▶ **Work task**:
The records below must be transcribed exactly. Do not include the pictures.

Stored data entries
+++

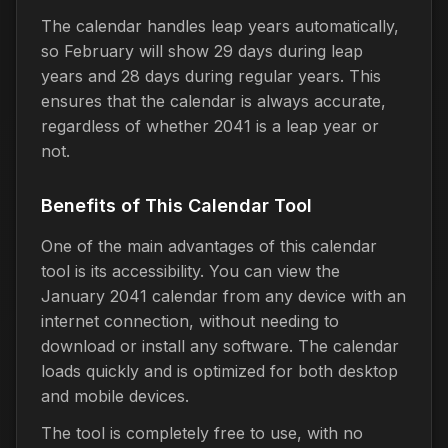
The calendar handles leap years automatically,
so February will show 29 days during leap
years and 28 days during regular years. This
ensures that the calendar is always accurate,
regardless of whether 2041 is a leap year or
not.
Benefits of This Calendar Tool
One of the main advantages of this calendar
tool is its accessibility. You can view the
January 2041 calendar from any device with an
internet connection, without needing to
download or install any software. The calendar
loads quickly and is optimized for both desktop
and mobile devices.
The tool is completely free to use, with no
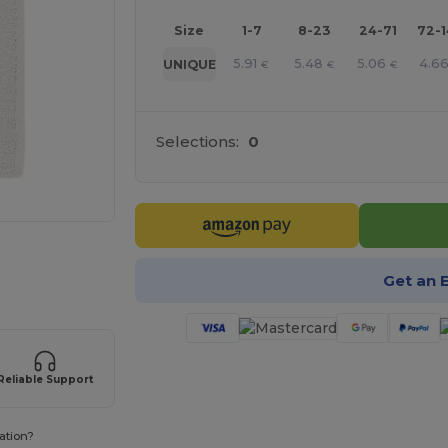
Size
1-7
8-23
24-71
72-
5.91
5.48
5.06
4.6
UNIQUE
€
€
€
Selections:
0
 products
Get an 
Reliable Support
ation?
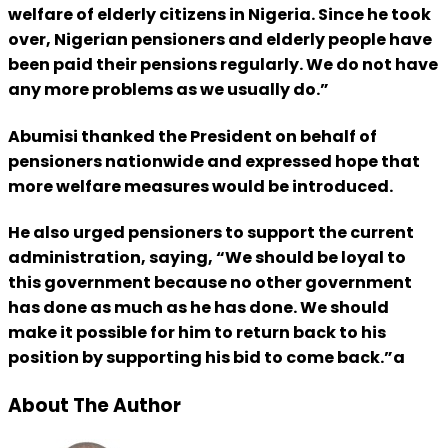
welfare of elderly citizens in Nigeria. Since he took
over, Nigerian pensioners and elderly people have
been paid their pensions regularly. We do not have
any more problems as we usually do.”
Abumisi thanked the President on behalf of
pensioners nationwide and expressed hope that
more welfare measures would be introduced.
He also urged pensioners to support the current
administration, saying, “We should be loyal to
this government because no other government
has done as much as he has done. We should
make it possible for him to return back to his
position by supporting his bid to come back.”a
About The Author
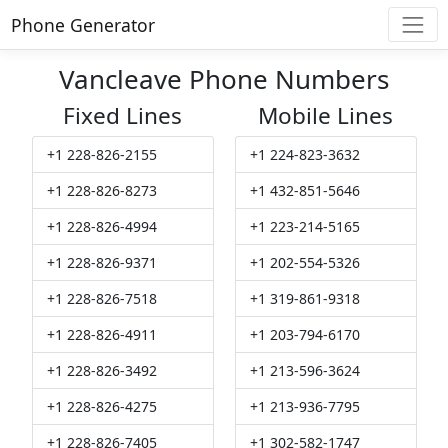
Phone Generator
Vancleave Phone Numbers
Fixed Lines
Mobile Lines
+1 228-826-2155
+1 224-823-3632
+1 228-826-8273
+1 432-851-5646
+1 228-826-4994
+1 223-214-5165
+1 228-826-9371
+1 202-554-5326
+1 228-826-7518
+1 319-861-9318
+1 228-826-4911
+1 203-794-6170
+1 228-826-3492
+1 213-596-3624
+1 228-826-4275
+1 213-936-7795
+1 228-826-7405
+1 302-582-1747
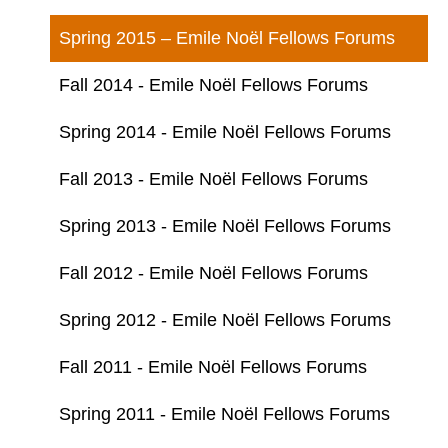
Spring 2015 – Emile Noël Fellows Forums
Fall 2014 - Emile Noël Fellows Forums
Spring 2014 - Emile Noël Fellows Forums
Fall 2013 - Emile Noël Fellows Forums
Spring 2013 - Emile Noël Fellows Forums
Fall 2012 - Emile Noël Fellows Forums
Spring 2012 - Emile Noël Fellows Forums
Fall 2011 - Emile Noël Fellows Forums
Spring 2011 - Emile Noël Fellows Forums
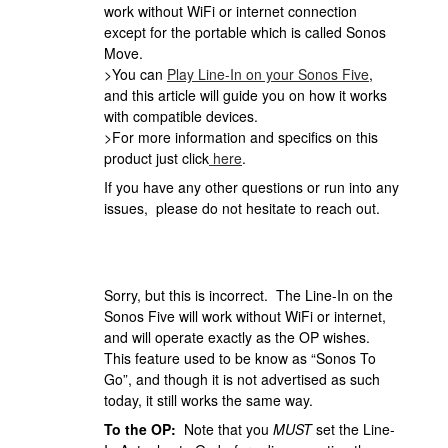
work without WiFi or internet connection
except for the portable which is called Sonos
Move.
>You can
Play Line-In on your Sonos Five
,
and this article will guide you on how it works
with compatible devices.
>For more information and specifics on this
product just click
here
.
If you have any other questions or run into any
issues, please do not hesitate to reach out.
Sorry, but this is incorrect. The Line-In on the
Sonos Five will work without WiFi or internet,
and will operate exactly as the OP wishes.
This feature used to be know as “Sonos To
Go”, and though it is not advertised as such
today, it still works the same way.
To the OP:
Note that you
MUST
set the Line-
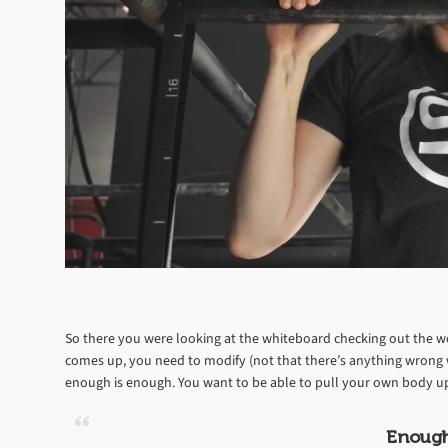
So there you were looking at the whiteboard checking out the wo
comes up, you need to modify (not that there’s anything wrong w
enough is enough. You want to be able to pull your own body up s
Enough 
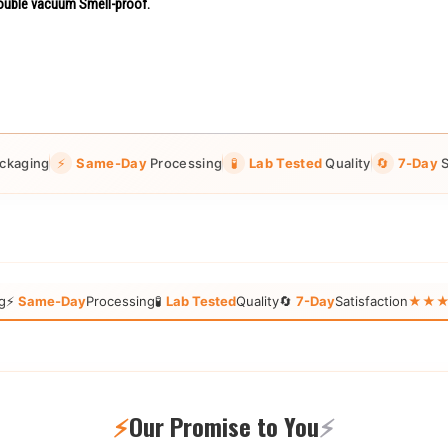
uble vacuum Smell-proof.
ckaging
⚡
Same-Day
Processing
🧪
Lab Tested
Quality
🔄
7-Day
S
g
⚡
Same-Day
Processing
🧪
Lab Tested
Quality
🔄
7-Day
Satisfaction
★★★★★
⚡
Our Promise to You
⚡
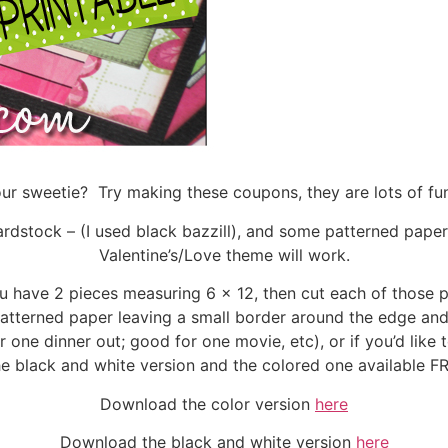
your sweetie? Try making these coupons, they are lots of f
cardstock – (I used black bazzill), and some patterned pape
Valentine’s/Love theme will work.
ou have 2 pieces measuring 6 x 12, then cut each of those p
atterned paper leaving a small border around the edge and 
one dinner out; good for one movie, etc), or if you’d like t
he black and white version and the colored one available 
Download the color version
here
Download the black and white version
here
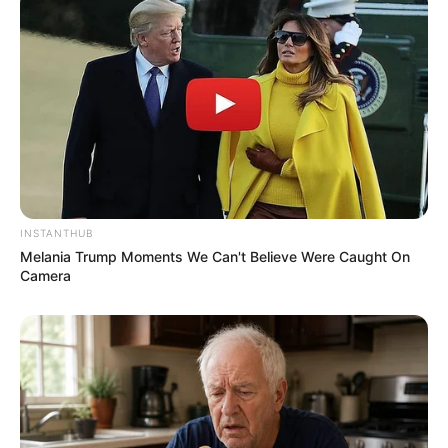
INSTANTHUB
Melania Trump Moments We Can't Believe Were Caught On
Camera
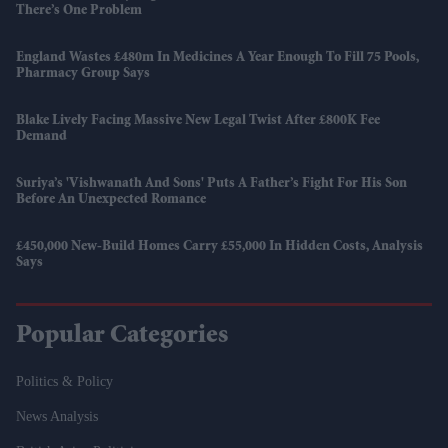
There’s One Problem
England Wastes £480m In Medicines A Year Enough To Fill 75 Pools,
Pharmacy Group Says
Blake Lively Facing Massive New Legal Twist After £800K Fee
Demand
Suriya’s 'Vishwanath And Sons' Puts A Father’s Fight For His Son
Before An Unexpected Romance
£450,000 New-Build Homes Carry £55,000 In Hidden Costs, Analysis
Says
Popular Categories
Politics & Policy
News Analysis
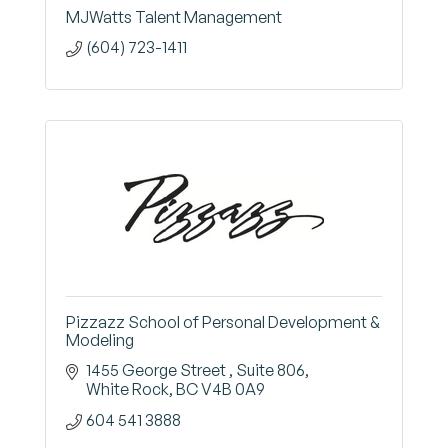
MJWatts Talent Management
(604) 723-1411
Pizzazz School of Personal Development &
Modeling
1455 George Street 
Suite 806
White Rock
BC
V4B 0A9
604 541 3888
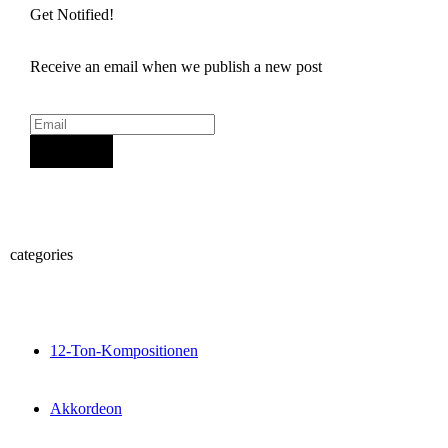
Get Notified!
Receive an email when we publish a new post
Sign Up
categories
12-Ton-Kompositionen
Akkordeon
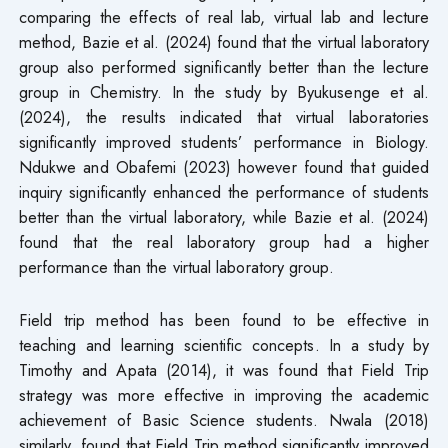
comparing the effects of real lab, virtual lab and lecture
method, Bazie et al. (2024) found that the virtual laboratory
group also performed significantly better than the lecture
group in Chemistry. In the study by Byukusenge et al.
(2024), the results indicated that virtual laboratories
significantly improved students’ performance in Biology.
Ndukwe and Obafemi (2023) however found that guided
inquiry significantly enhanced the performance of students
better than the virtual laboratory, while Bazie et al. (2024)
found that the real laboratory group had a higher
performance than the virtual laboratory group.
Field trip method has been found to be effective in
teaching and learning scientific concepts. In a study by
Timothy and Apata (2014), it was found that Field Trip
strategy was more effective in improving the academic
achievement of Basic Science students. Nwala (2018)
similarly, found that Field Trip method significantly improved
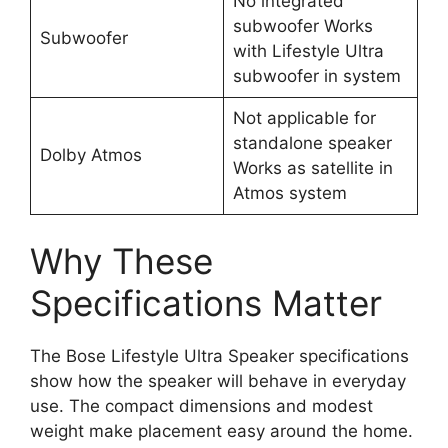
No integrated
subwoofer Works
Subwoofer
with Lifestyle Ultra
subwoofer in system
Not applicable for
standalone speaker
Dolby Atmos
Works as satellite in
Atmos system
Why These
Specifications Matter
The Bose Lifestyle Ultra Speaker specifications
show how the speaker will behave in everyday
use. The compact dimensions and modest
weight make placement easy around the home.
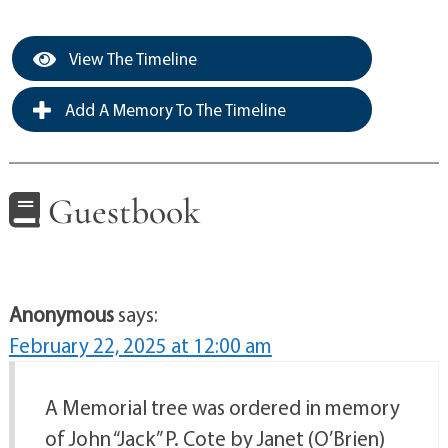
View The Timeline
Add A Memory To The Timeline
Guestbook
Anonymous
says:
February 22, 2025 at 12:00 am
A Memorial tree was ordered in memory
of John “Jack” P. Cote by Janet (O’Brien)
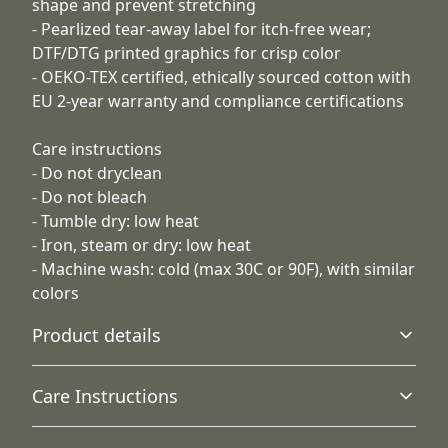
shape and prevent stretching
- Pearlized tear-away label for itch-free wear;
DTF/DTG printed graphics for crisp color
- OEKO-TEX certified, ethically sourced cotton with
EU 2-year warranty and compliance certifications
Care instructions
- Do not dryclean
- Do not bleach
- Tumble dry: low heat
- Iron, steam or dry: low heat
- Machine wash: cold (max 30C or 90F), with similar
colors
Product details
Care Instructions
Without side seams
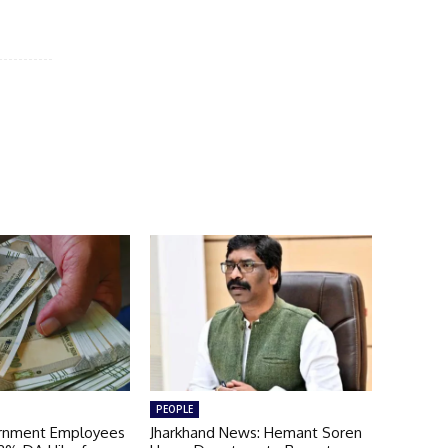
PEOPLE
ernment Employees
Jharkhand News: Hemant Soren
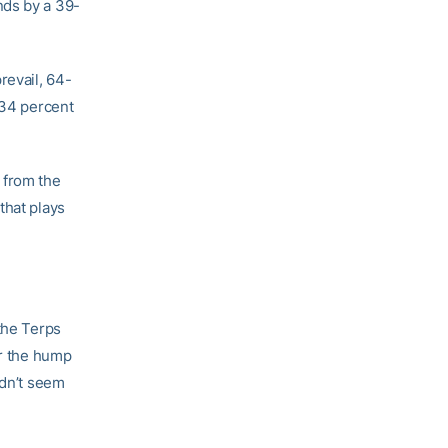
nds by a 39-
revail, 64-
 34 percent
 from the
that plays
the Terps
er the hump
ldn’t seem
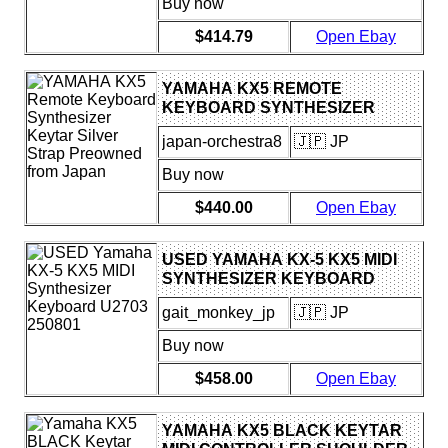
Buy now
$414.79
Open Ebay
YAMAHA KX5 REMOTE
KEYBOARD SYNTHESIZER
KEYTAR SILVER STRAP
japan-orchestra8
🇯🇵 JP
PREOWNED FROM JAPAN
Buy now
$440.00
Open Ebay
USED YAMAHA KX-5 KX5 MIDI
SYNTHESIZER KEYBOARD
U2703 250801
gait_monkey_jp
🇯🇵 JP
Buy now
$458.00
Open Ebay
YAMAHA KX5 BLACK KEYTAR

+++

▶ **Exercise solution**:
The calendar handles leap years automatically,
so February will show 29 days during leap
years and 28 days during regular years. This
ensures that the calendar is always accurate,
regardless of whether 2041 is a leap year or
not.
Benefits of This Calendar Tool
One of the main advantages of this calendar
tool is its accessibility. You can view the
January 2041 calendar from any device with an
internet connection, without needing to
download or install any software. The calendar
loads quickly and is optimized for both desktop
and mobile devices.
The tool is completely free to use, with no
Size
1-7
8-23
24-71
72-
5.91
5.48
5.06
4.6
UNIQUE
€
€
€
Selections:
0
 products
Get an 
Reliable Support
ation?
welfare of elderly citizens in Nigeria. Since he took
over, Nigerian pensioners and elderly people have
been paid their pensions regularly. We do not have
any more problems as we usually do.”
Abumisi thanked the President on behalf of
pensioners nationwide and expressed hope that
more welfare measures would be introduced.
He also urged pensioners to support the current
administration, saying, “We should be loyal to
this government because no other government
has done as much as he has done. We should
make it possible for him to return back to his
position by supporting his bid to come back.”a
About The Author
Phone Generator
Vancleave Phone Numbers
Fixed Lines
Mobile Lines
+1 228-826-2155
+1 224-823-3632
+1 228-826-8273
+1 432-851-5646
+1 228-826-4994
+1 223-214-5165
+1 228-826-9371
+1 202-554-5326
+1 228-826-7518
+1 319-861-9318
+1 228-826-4911
+1 203-794-6170
+1 228-826-3492
+1 213-596-3624
+1 228-826-4275
+1 213-936-7795
+1 228-826-7405
+1 302-582-1747
Spring 2015 – Emile Noël Fellows Forums
Fall 2014 - Emile Noël Fellows Forums
Spring 2014 - Emile Noël Fellows Forums
Fall 2013 - Emile Noël Fellows Forums
Spring 2013 - Emile Noël Fellows Forums
Fall 2012 - Emile Noël Fellows Forums
Spring 2012 - Emile Noël Fellows Forums
Fall 2011 - Emile Noël Fellows Forums
Spring 2011 - Emile Noël Fellows Forums
work without WiFi or internet connection
except for the portable which is called Sonos
Move.
>You can
Play Line-In on your Sonos Five
,
and this article will guide you on how it works
with compatible devices.
>For more information and specifics on this
product just click
here
.
If you have any other questions or run into any
issues, please do not hesitate to reach out.
Sorry, but this is incorrect. The Line-In on the
Sonos Five will work without WiFi or internet,
and will operate exactly as the OP wishes.
This feature used to be know as “Sonos To
Go”, and though it is not advertised as such
today, it still works the same way.
To the OP:
Note that you
MUST
set the Line-
So there you were looking at the whiteboard checking out the wo
comes up, you need to modify (not that there’s anything wrong w
enough is enough. You want to be able to pull your own body up s
Enough 
uble vacuum Smell-proof.
ckaging
⚡
Same-Day
Processing
🧪
Lab Tested
Quality
🔄
7-Day
S
g
⚡
Same-Day
Processing
🧪
Lab Tested
Quality
🔄
7-Day
Satisfaction
★★★★★
⚡
Our Promise to You
⚡
your sweetie? Try making these coupons, they are lots of f
cardstock – (I used black bazzill), and some patterned pape
Valentine’s/Love theme will work.
ou have 2 pieces measuring 6 x 12, then cut each of those p
atterned paper leaving a small border around the edge and 
one dinner out; good for one movie, etc), or if you’d like t
he black and white version and the colored one available 
Download the color version
here
Download the black and white version
here
INSTANTHUB
Melania Trump Moments We Can't Believe Were Caught On
Camera
There’s One Problem
England Wastes £480m In Medicines A Year Enough To Fill 75 Pools,
Pharmacy Group Says
Blake Lively Facing Massive New Legal Twist After £800K Fee
Demand
Suriya’s 'Vishwanath And Sons' Puts A Father’s Fight For His Son
Before An Unexpected Romance
£450,000 New-Build Homes Carry £55,000 In Hidden Costs, Analysis
Says
Popular Categories
Politics & Policy
News Analysis
MJWatts Talent Management
(604) 723-1411
Pizzazz School of Personal Development &
Modeling
1455 George Street 
Suite 806
White Rock
BC
V4B 0A9
604 541 3888
Get Notified!
Receive an email when we publish a new post
Sign Up
categories
12-Ton-Kompositionen
Akkordeon
comparing the effects of real lab, virtual lab and lecture
method, Bazie et al. (2024) found that the virtual laboratory
group also performed significantly better than the lecture
group in Chemistry. In the study by Byukusenge et al.
(2024), the results indicated that virtual laboratories
significantly improved students’ performance in Biology.
Ndukwe and Obafemi (2023) however found that guided
inquiry significantly enhanced the performance of students
better than the virtual laboratory, while Bazie et al. (2024)
found that the real laboratory group had a higher
performance than the virtual laboratory group.
Field trip method has been found to be effective in
teaching and learning scientific concepts. In a study by
Timothy and Apata (2014), it was found that Field Trip
strategy was more effective in improving the academic
achievement of Basic Science students. Nwala (2018)
similarly, found that Field Trip method significantly improved
No integrated
subwoofer Works
Subwoofer
with Lifestyle Ultra
subwoofer in system
Not applicable for
standalone speaker
Dolby Atmos
Works as satellite in
Atmos system
Why These
Specifications Matter
The Bose Lifestyle Ultra Speaker specifications
show how the speaker will behave in everyday
use. The compact dimensions and modest
weight make placement easy around the home.
View The Timeline
Add A Memory To The Timeline
Guestbook
Anonymous
says:
February 22, 2025 at 12:00 am
A Memorial tree was ordered in memory
of John “Jack” P. Cote by Janet (O’Brien)
shape and prevent stretching
- Pearlized tear-away label for itch-free wear;
DTF/DTG printed graphics for crisp color
- OEKO-TEX certified, ethically sourced cotton with
EU 2-year warranty and compliance certifications
Care instructions
- Do not dryclean
- Do not bleach
- Tumble dry: low heat
- Iron, steam or dry: low heat
- Machine wash: cold (max 30C or 90F), with similar
colors
Product details
Care Instructions
Without side seams
PEOPLE
ernment Employees
Jharkhand News: Hemant Soren
nds by a 39-
revail, 64-
 34 percent
 from the
that plays
the Terps
er the hump
ldn’t seem
Buy now
$414.79
Open Ebay
YAMAHA KX5 REMOTE
KEYBOARD SYNTHESIZER
KEYTAR SILVER STRAP
japan-orchestra8
🇯🇵 JP
PREOWNED FROM JAPAN
Buy now
$440.00
Open Ebay
USED YAMAHA KX-5 KX5 MIDI
SYNTHESIZER KEYBOARD
U2703 250801
gait_monkey_jp
🇯🇵 JP
Buy now
$458.00
Open Ebay
YAMAHA KX5 BLACK KEYTAR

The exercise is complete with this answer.